Hutch on special moments, happiness, fear

In latest edition of the Proust Questionnaire, English teacher discusses relationships, regrets, passion


Esme Moreno

English teacher James Hutcheson poses in his classroom workspace. For Hutcheson, the meaning happiness and fulfillment change from moment to moment. Whether it be in teaching a student a new skill, catching a fish or eating a good meal, Hutcheson finds value in the many things that make living life special.

Gaby Esquivel, staff reporter

The Proust Questionnaire, named after French writer Marcel Proust, is a series of 35 questions designed to gauge the personality and values of the answerer. For our latest PQ, Shield staffer Gaby Esquivel sat down with English teacher James Hutcheson.

You might as well enjoy yourself at the moment because you never know when you won’t get another moment.

The Shield: What is your idea of perfect happiness?

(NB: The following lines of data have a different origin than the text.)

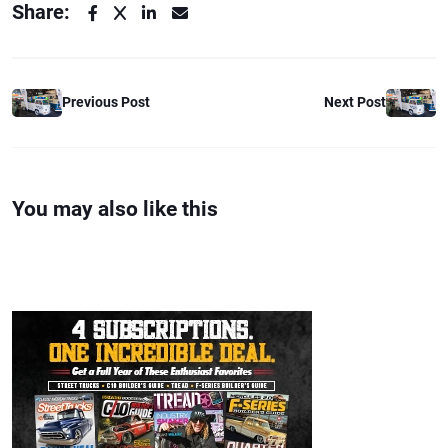
Share:
Previous Post
Next Post
You may also like this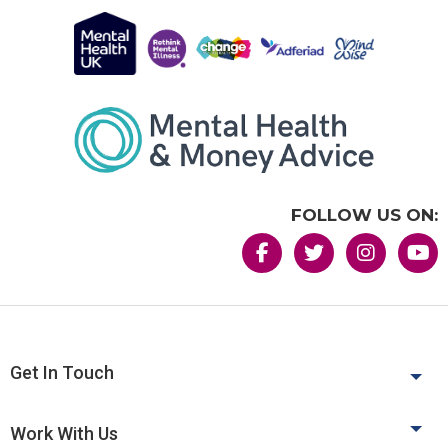
FOLLOW US ON:
Get In Touch
Work With Us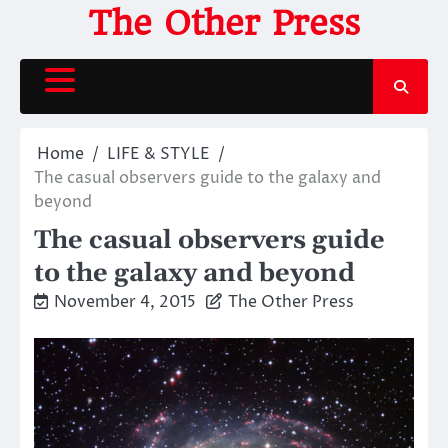
Skip
The Other Press
to
content
Home
LIFE & STYLE
The casual observers guide to the galaxy and
beyond
The casual observers guide
to the galaxy and beyond
November 4, 2015
The Other Press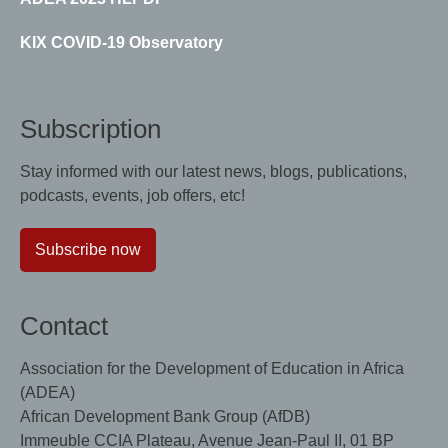
KIX COVID-19 Observatory
Subscription
Stay informed with our latest news, blogs, publications,
podcasts, events, job offers, etc!
Subscribe now
Contact
Association for the Development of Education in Africa
(ADEA)
African Development Bank Group (AfDB)
Immeuble CCIA Plateau, Avenue Jean-Paul II, 01 BP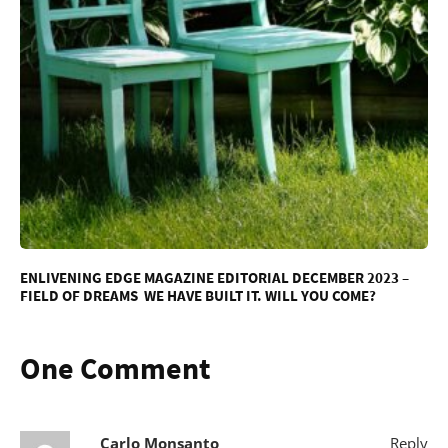
ENLIVENING EDGE MAGAZINE EDITORIAL DECEMBER 2023 –
FIELD OF DREAMS WE HAVE BUILT IT. WILL YOU COME?
One Comment
Carlo Monsanto
Reply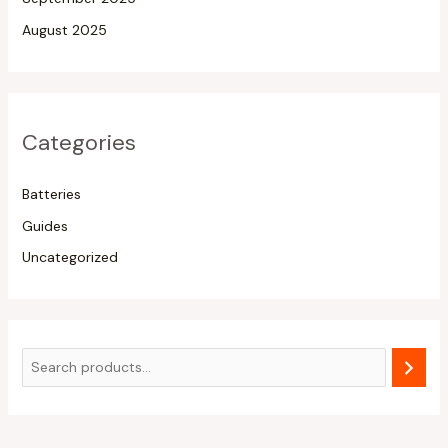
August 2025
Categories
Batteries
Guides
Uncategorized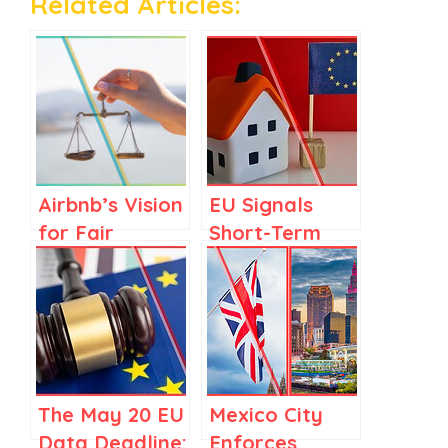
Related Articles:
Airbnb’s Vision
EU Signals
for Fair
Short-Term
Regulations in
Rental
Spain and
Regulation as
Elsewhere
Part of
Housing Crisis
Response
The May 20 EU
Mexico City
Data Deadline:
Enforces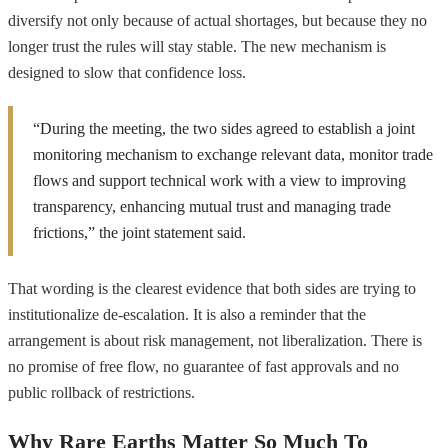
diversify not only because of actual shortages, but because they no
longer trust the rules will stay stable. The new mechanism is
designed to slow that confidence loss.
“During the meeting, the two sides agreed to establish a joint
monitoring mechanism to exchange relevant data, monitor trade
flows and support technical work with a view to improving
transparency, enhancing mutual trust and managing trade
frictions,” the joint statement said.
That wording is the clearest evidence that both sides are trying to
institutionalize de-escalation. It is also a reminder that the
arrangement is about risk management, not liberalization. There is
no promise of free flow, no guarantee of fast approvals and no
public rollback of restrictions.
Why Rare Earths Matter So Much To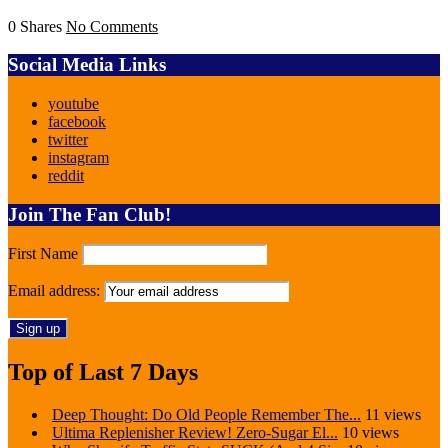
0 Shares
No Comments
Social Media Links
youtube
facebook
twitter
instagram
reddit
Join The Fan Club!
First Name
Email address:
Top of Last 7 Days
Deep Thought: Do Old People Remember The...
11 views
Ultima Replenisher Review! Zero-Sugar El...
10 views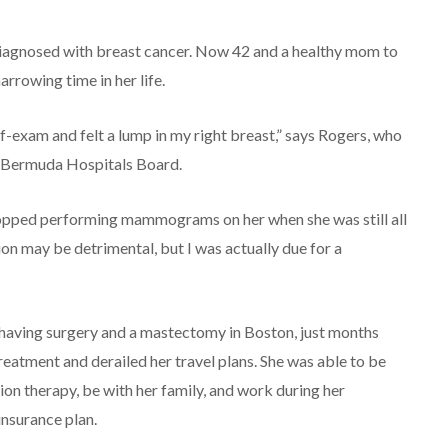
diagnosed with breast cancer. Now 42 and a healthy mom to
rrowing time in her life.
f-exam and felt a lump in my right breast,” says Rogers, who
he Bermuda Hospitals Board.
stopped performing mammograms on her when she was still all
ion may be detrimental, but I was actually due for a
having surgery and a mastectomy in Boston, just months
eatment and derailed her travel plans. She was able to be
n therapy, be with her family, and work during her
nsurance plan.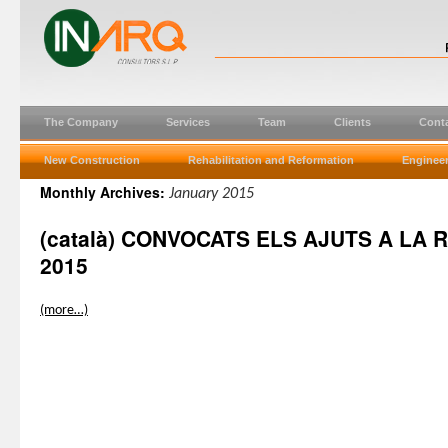
The Company
Services
Team
Clients
Cont
New Construction
Rehabilitation and Reformation
Engineer
Monthly Archives:
January 2015
(català) CONVOCATS ELS AJUTS A LA 
2015
(more…)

I think that probably changes from moment to moment; yeah, I don’t think I have an exact one. I think it depends on the moment that I am in, so if I am fishing it’d be catching a fish probably. If I am teaching, it’d probably be some kid getting something and understanding something they didn’t know before. If I’m eating, it’d probably be the food; it just depends on the circumstances I’m in.

TS: What is your greatest fear?

I honestly can’t think of anything that I’m afraid of. Oh, I guess my greatest fear is that humans are not behaving very well right now. I think my greatest fear is that we continue to behave poorly and treat each other poorly because then we can’t find a way through all the divisions right now.

TS: When and where are you the happiest?

I’m just gonna go with on my kayak when I’m fishing.

TS: What is your current state of mind?

Perplexed at the difficulty of these questions.

TS: What do you dislike most about your appearance?

That’s the one I’m most comfortable answering out of all of them, my skinny calves.

TS: What qualities do you like most in a man or woman?

Honesty, because I like to know what I’m dealing with, pretty much since you can’t have a relationship with someone unless you’re honest.

Hutcheson and his wife (Photo courtesy of Hutcheson)

TS: What is the greatest love of your life?

Oh, my wife.

TS: Do you have any special moments with her that you’re comfortable sharing?

When I proposed to her. I waited until she was brushing her teeth, and she had a mouthful of toothpaste, and you know I like to joke around, so I’m in the kitchen and she’s in the bathroom, and I yell a swear word really loud like something bad happened. Then she comes running in with toothpaste in her mouth, and I just put the ring on her and she obviously couldn’t answer cause she had toothpaste in her mouth.

TS: If you could come back as a person or a thing, what would it be?

I would like to come back as, I don’t know which one, but it would be cool to come back as a monument that gets visited by people from all over the world because you get to watch all sorts of people for the rest of eternity and people are always coming to see you. They are always happy to see you, and everyone’s appreciative of you and all you have to do is just stand there and chill.

TS: What do you regard as the lowest depths of misery?

Probably being alone and not having an option to not be alone.

TS: What is your favorite occupation?

I should say teacher, but I am a teacher during the school year and a fishing guide during the summer.

TS: What is your greatest regret?

My very first car was a Volkswagen bus, and it was a really cool car. I was in college for acting school in Seattle at the time, and I had to change the oil myself, but I stripped out the oil filter when I was putting it in and I got a leak. I didn’t know it and the engine seized up and it was going to cost a bunch of money to fix, but this guy offered me not enough money for it, but if I had just kept it broken, that would have been such a cool car to have right now. That’s the only thing that I regret that I’ve done. I think it’s easier to regret things you don’t do.

I want to die in front of my worst-behaved class so I can say, ‘You did this to me,’ and fall over.

TS: How would you like to die?

I want to die in front of my worst-behaved class so I can say, “You did this to me,” and fall over. But also, I won’t care, I’ll be dead. Also, I don’t worry too much about that. Like, I am not afraid of much, and I don’t worry about it because it’s all going to happen. You don’t have much control over it, so you might as well enjoy yourself at the moment because you never know when you won’t get another moment.

TS: What is your motto?

“Be nice, do well,” because that’s the nicer way of saying my motto without swearing.

TS: On what occasion do you lie?

I can’t remember the last time I lied. I don’t like to lie because it’s too much work, and I don’t like the way it feels. I’m probably too honest; that would be a fault of mine, and I probably should lie more since I am so honest.